Редактор выскочил из машины побежал догонять жену. Они разговаривали, а мимо с шумом неслись автомобили, и им приходилось кричать друг на друга. Он смотрел на них в зеркало заднего вида. Редактор показывал на часы. Жена показывала ему средний палец. Беседа кончилась неожиданно: редакторша смачно плюнула супругу в лицо и повернула к машине. Он вытерся рукавом и побежал вслед за ней.
– Успеем? – спросил редактор.
– Нет, – сказал он.
– Почему? У нас час с лишним в запасе.
– Выходите, – спокойно сказал он.
– Не понял, – сказал редактор.
– Забирайте свои вещи и проваливайте к чертовой матери вместе с вашей хамской женой и дебильным сыном! Я вас не повезу.
– Ты видишь, Люся, сука, что ты наделала! – заорал редактор.
– Послушай, урод! – сказала Люся. – Или ты сейчас же трогаешься с места и через пятнадцать минут привозишь нас в аэропорт, или тебе в этом городе не жить. Я тебя уничтожу! Это я тебе говорю, Люся Милевская.
– Пошла вон, Люся Милевская, – сказал он. – Это тебе говорю я, Лазарь Самойлович Михельсон, бывший профессор филологического факультета Латвийского государственного университета, а ныне таксист компании «Намбер уан».
– Бывший таксист, – сказала Люся. – Бывший профессор и уже бывший таксист. И восьмую программу потеряешь, ишак.
– Я не на программе, – сказал он. – Убирайтесь.
– Я никуда не пойду, – сказала она.
– Я вызову полицию, – сказал он.
– Так, выходим, – заявил редактор. – Поймаем такси, их тут полно. Успеем...
Он позвонил сыну. Ленька вяло сказал:
– Как дела?
– Я поеду домой, Леня.
– И правильно, не надо работать пока...
– Ты не понял, точнее, это я неконкретно высказался. Я поеду в Ригу. Жить. Или умирать.
– Зачем?
– Мы прожили там с мамой долгую жизнь. Там наш дом. Мама хотела бы туда вернуться.
– Ты где? – спросил Леня.
– На хайвее.
– На каком? Хотя неважно... Давай встретимся попозже в каком-нибудь баре и все обсудим? Ко мне через пять минут приходит клиент.
– Ленечка, тут нечего обсуждать. Я решил.
Леня помолчал.
– А как же я? – спросил он наконец.
– Тебе тридцать пять, ты взрослый человек, у тебя семья. Мы будем видеться.
– Я не взрослый, – сказал сын. – Я просто вырос. И ты мне нужен.
– Нет, я тебе не нужен. Тебе нужен характер. А характер нужно воспитать. Его не дарят и не передают по наследству. Почему у тебя нет детей, а у меня внуков?
– Рина не хочет.
– А ты?
– Мне все равно.
Он замолчал.
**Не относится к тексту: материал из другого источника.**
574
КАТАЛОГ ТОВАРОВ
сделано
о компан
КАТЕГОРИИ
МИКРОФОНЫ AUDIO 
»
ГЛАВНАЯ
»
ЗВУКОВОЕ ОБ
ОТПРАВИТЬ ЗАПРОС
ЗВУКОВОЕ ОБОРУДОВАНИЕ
Потом сказал:
– Просто я позвонил тебе, чтобы сказать о своем решении. Я буду приезжать сюда, ты будешь навещать нас с мамой.
– Мама умерла, – сказал Леня.
– Она поедет со мной. Я похороню ее на кладбище в Шмерли. Там она будет, по крайней мере, среди своих. Ты же знаешь, в этой семье искренние добрососедские отношения налаживаются посмертно.
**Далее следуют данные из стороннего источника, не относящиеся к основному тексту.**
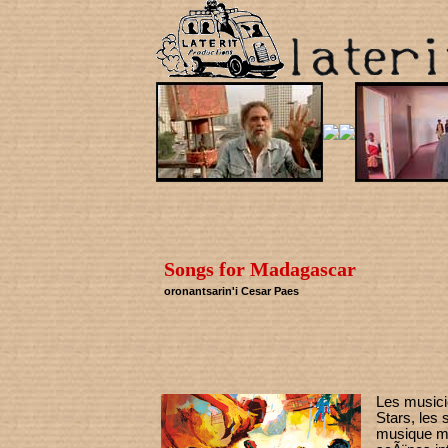
Songs for Madagascar
oronantsarin'i Cesar Paes
Les musici
Stars, les 
musique m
...Через двадцать минут он остановился у русского магазина. Купил всякой всячины, правда, по чуть-чуть. Потом заехал за цветами, за Евиными любимыми белыми розами. Обрезал их, поставил в теплую воду, принес вазу в комнату. Прислонил к ней Евину фотографию. Сел, развернул покупки прямо на столе (Ева бы не одобрила), налил ей вина, себе водки (Ева бы промолчала), поднял рюмку, сказал:
– Дорогая, единственная и любимая моя жена! Я тут понял, что самое тяжелое – это слова, которые ты не успел сказать. Но я кое-что придумал. Я приглашаю тебя в путешествие. Не спрашивай меня, куда мы едем. Я не смогу тебе сказать, потому что это – сюрприз. Ничего не бойся, я буду рядом с тобой каждую минуту, каждое мгновение. Я почему-то уверен, что ты будешь довольна...
Он выпил. Посидел за столом, теребя скатерть. Потом торопливо собрался, сунул бутылку водки в карман. На улице шел снег. Перед тем как сесть в машину, он смахнул пушистые хлопья со стекла и зеркал. Потом поехал, бормоча что-то вроде: «Сейчас, сейчас... Конечно, не расслышала... Я сейчас к тебе приду и все скажу... А как же?.. Конечно, нельзя откладывать... Такое ведь дело...»
Кладбище было закрыто. Он чуть не заплакал от обиды. Снег и темень. И замок на воротах. Он увидел звонок и нажал кнопку. Через некоторое время появилась женщина в форменной куртке. Он сказал:
– Извините, мне срочно нужно подойти к могиле жены.
– Кладбище закрыто, – сказала она.
– Я понимаю, – кивнул он. – Но мне буквально на минуту, вы даже можете пойти вместе со мной.
– А что случилось? – спросила она.
– Я должен ей что-то сказать, – сказал он.
Она изумленно посмотрела на него:
– Извините, но кладбище закрыто. Уходите, иначе я буду вынуждена вызвать полицию.